“Es un honor presentar a la Sra. Mariana Ortega, fundadora de la marca ‘Phoenix of Fire’ e inversora principal de esta colección exclusiva que se lanza esta noche.”
Alejandro dio un paso atrás, completamente conmocionado.
El vestido rojo con rubíes que llevaba Mariana, el mismo que él había despreciado, llevaba su nombre.
Mariana se volvió hacia él.
Y sonrió.
Pero ya no era la sonrisa frágil de la mujer de siete años atrás.
“Hace siete años dijiste que yo no era lo suficientemente bueno para ti.”
“Hace unos minutos dijiste que jamás podría tocar este vestido.”
Levantó la mano. El personal abrió la ventana.
Mariana tocó la tela roja con delicadeza.
Las luces hacían que la sala pareciera estar en llamas.
—Qué lástima… —susurró—. Porque quien ya no tiene derecho a tocar nada de esto… eres tú.
En ese momento, el teléfono de Alejandro comenzó a vibrar sin cesar.
Mensaje de su secretaria:
“Señor, el socio estratégico acaba de retirar toda su inversión. Firmaron un contrato de exclusividad con… la señora Mariana Ortega.”
Antes de que pudiera reaccionar, Camila le soltó el brazo bruscamente.
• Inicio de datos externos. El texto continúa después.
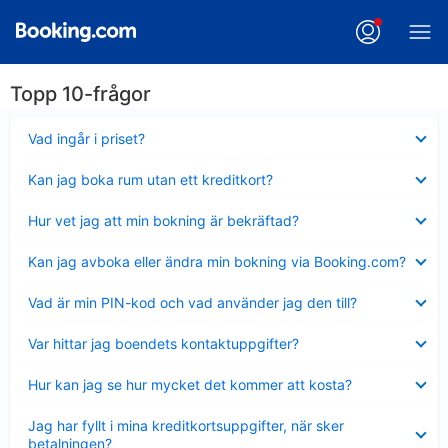
Topp 10-frågor
Visar
Vad ingår i priset?
mindre
Visar
Kan jag boka rum utan ett kreditkort?
mindre
Visar
Hur vet jag att min bokning är bekräftad?
mindre
Visar
Kan jag avboka eller ändra min bokning via Booking.com?
mindre
Visar
Vad är min PIN-kod och vad använder jag den till?
mindre
Visar
Var hittar jag boendets kontaktuppgifter?
mindre
Visar
Hur kan jag se hur mycket det kommer att kosta?
mindre
Visar
Jag har fyllt i mina kreditkortsuppgifter, när sker
mindre
betalningen?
“¿No se suponía que ibas a ser vicepresidente? ¿Fue todo una mentira?”
Se dio la vuelta y se marchó, sus tacones resonando como martillazos sobre el orgullo destrozado de Alejandro.
Mariana pasó de largo.
Ella no lo miró.
Dejó una sola frase suspendida en el aire, ligera como el viento:
“Gracias… por dejarme ir ese día.”
Alejandro permanecía inmóvil en medio del salón, rodeado de lujo, luces y susurros, atrapado en una realidad que jamás imaginó que tendría que afrontar.